29. Mr Peter Lapin, Legal Advisor of the ISM, started corresponding with the Respondent on 19th December 2013. In that letter he raised other matters with which this Tribunal is not concerned but also questioned whether the Claimant was receiving 5.6 paid holiday a year and asked for an explanation as to exactly how her holiday pay was calculated.

30. Mr Hodgkin replied on 7th January 2014 confirming that all Visiting Music Teachers were paid statutory leave based on the number of hours worked. They paid 12.07% of the term's accrued hours at the end of each term and consequently the VMT's received their holiday pay in their March, August and December pay packets.

31. By letter of 4th February 2014 Mr Lapin challenged this position. He accepted that the Claimant was entitled to 5.6 weeks' holiday pay per year but asserted that the school had not and did not pay holiday pay in accordance with the statutory provisions. He relied on the Working Time Regulations as stating that each week's holiday should be paid at the normal rate of pay. Where the employee's pay varied that should be an average of 12 week's payable immediately prior to the relevant holiday being taken. As the school dictated that holidays are taken outside term time holiday entitlement would be taken in three equal periods, Christmas, Easter and Summer. That equated to 1.867 weeks for each of the holiday periods and that should be paid at the average weekly pay for the previous 12 weeks of each period. That, he asserted was not the same as paying 12.07% of the amount earned during each period and that very different results were achieved by doing so. He enclosed a breakdown of the Claimant's holiday entitlement since 2011 compared with the actual holiday pay made and asserted that the Claimant had been underpaid by a total of £1,360.72. He requested the school adjust the method by which it paid the Claimant to ensure that she was paid in accordance with the Working Time Regulations and requested the school pay all outstanding holiday without delay.

32. Mr Hodgkin replied on 5th March 2014 confirming that the holiday pay was paid at 12.07% of hours worked having followed ACAS guidance.

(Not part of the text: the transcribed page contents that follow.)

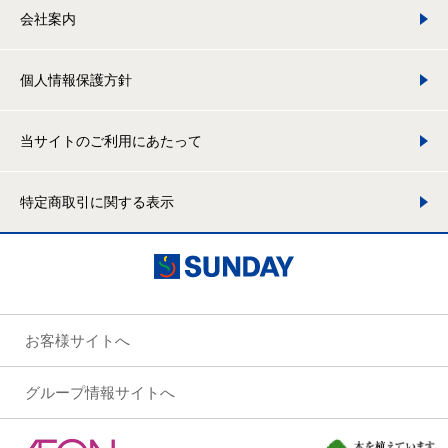
会社案内
個人情報保護方針
当サイトのご利用にあたって
特定商取引に関する表示
お客様サイトへ
グループ情報サイトへ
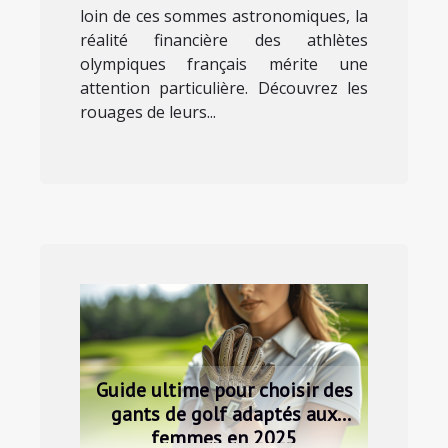
loin de ces sommes astronomiques, la
réalité financière des athlètes
olympiques français mérite une
attention particulière. Découvrez les
rouages de leurs...
Guide ultime pour choisir des
gants de golf adaptés aux
femmes en 2025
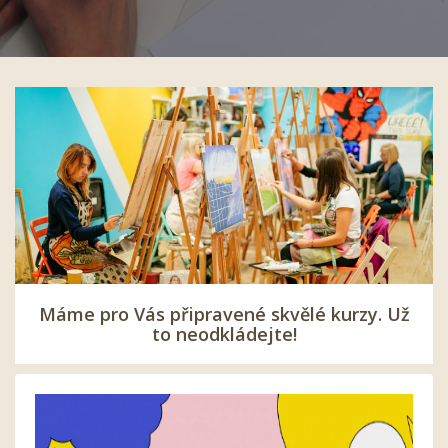
Máme pro Vás připravené skvělé kurzy. Už
to neodkládejte!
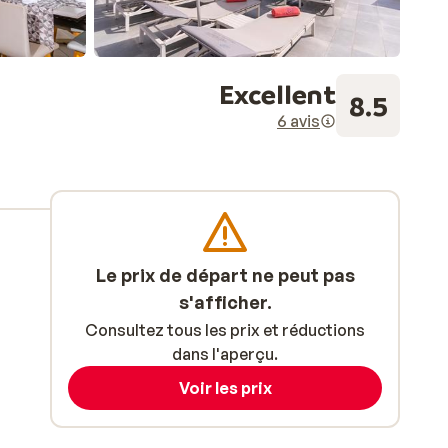
Excellent
8.5
6 avis
Le prix de départ ne peut pas
s'afficher.
Consultez tous les prix et réductions
dans l'aperçu.
Voir les prix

He was confident that the Claimant had been paid the correct amount and in accordance with the Regulations and that there was, in fact, no shortfall.

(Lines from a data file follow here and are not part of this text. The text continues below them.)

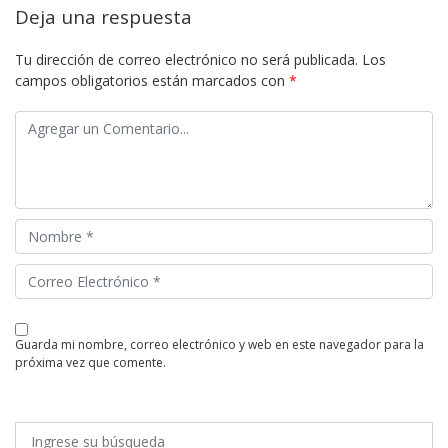
Deja una respuesta
Tu dirección de correo electrónico no será publicada.
Los
campos obligatorios están marcados con
*
guarda mi nombre, correo electrónico y web en este navegador para la
próxima vez que comente.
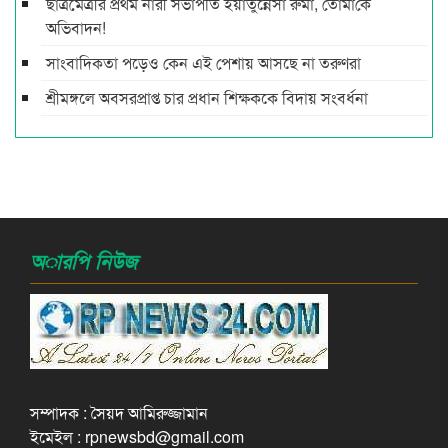
ছাত্রমৈত্রীর প্রথম নারী সভাপ‌তি ইয়াতুন্নেসা রুমা, তোমা‌কে
অ‌ভিবাদন!
সাংবাদিকতা পড়েও কেন এই পেশায় আসছে না তরুণরা
শ্রীমঙ্গলে অবসরপ্রাপ্ত চার প্রধান শিক্ষককে বিদায় সংবর্ধনা
অারপি নিউজ
সম্পাদক : সৈয়দ আমিরুজ্জামান
ইমেইল : rpnewsbd@gmail.com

33. Mr Lapin was not satisfied with this response on behalf of the Claimant and by letter of 2nd April indicated the Claimant's desire to lodge an appeal against Mr Hodgkin's decision with regard to the payment of holiday pay. He asserted that the application of the ACAS guidance provided in the case of term time workers for "inaccurate results".

34. Mr Hodgkin replied on 23rd April 2014 confirming that he was prepared to treat the previous correspondence as the Claimant's first stage of the grievance procedure even though a formal grievance hearing had not taken place. If Mr Lapin was content they would move straight to the appeal. Mr Lapin confirmed that he was content to deal with the matter on that basis and it was confirmed to him to him that David Russell, the Chief Executive of the Trust, would hear the appeal with Peter Milburn, the Finance Director. The appeal hearing was scheduled for 29th May 2014. Following that hearing a very detailed letter of 10 pages was sent to the Claimant in which Mr Russell set out in detail his reasons for not upholding the appeal. It was confirmed in that letter that Mr Lapin had provided the appeal panel with a copy of the legal opinion prepared by Mr Nigel Griffin, QC, dated 18th February 2010. That opinion has not been seen by this Tribunal. It is noted it was four years old at the date of the appeal. The appeal panel also confirmed that they had been referred to three cases being:

1. Gibson v East Riding of Yorkshire [2000] CA ICR 890

2. R v Secretary of State for Trade and Industry ex parte BECTU [2001] IRLR 559

3. Stringer v HMRC [2009] [ECJ] IRLR 214

35. The letter went on to set out the appeal panel's view of the legal position and also its view of the case law that had been referred to. They had taken legal advice with regard to their decision but did not waive privilege in respect of that. However, they did refer to and sent a copy of the case of Land Tirol which has been referred to at this Hearing. In coming to its decision not to uphold the appeal, the panel could not agree with the ISM's position on the entitlement to holiday pay. That was because the Court of Justice had explained that the law is the opposite of that which was asserted [on] behalf of the Claimant, namely that pro-rating is allowed by the Directive.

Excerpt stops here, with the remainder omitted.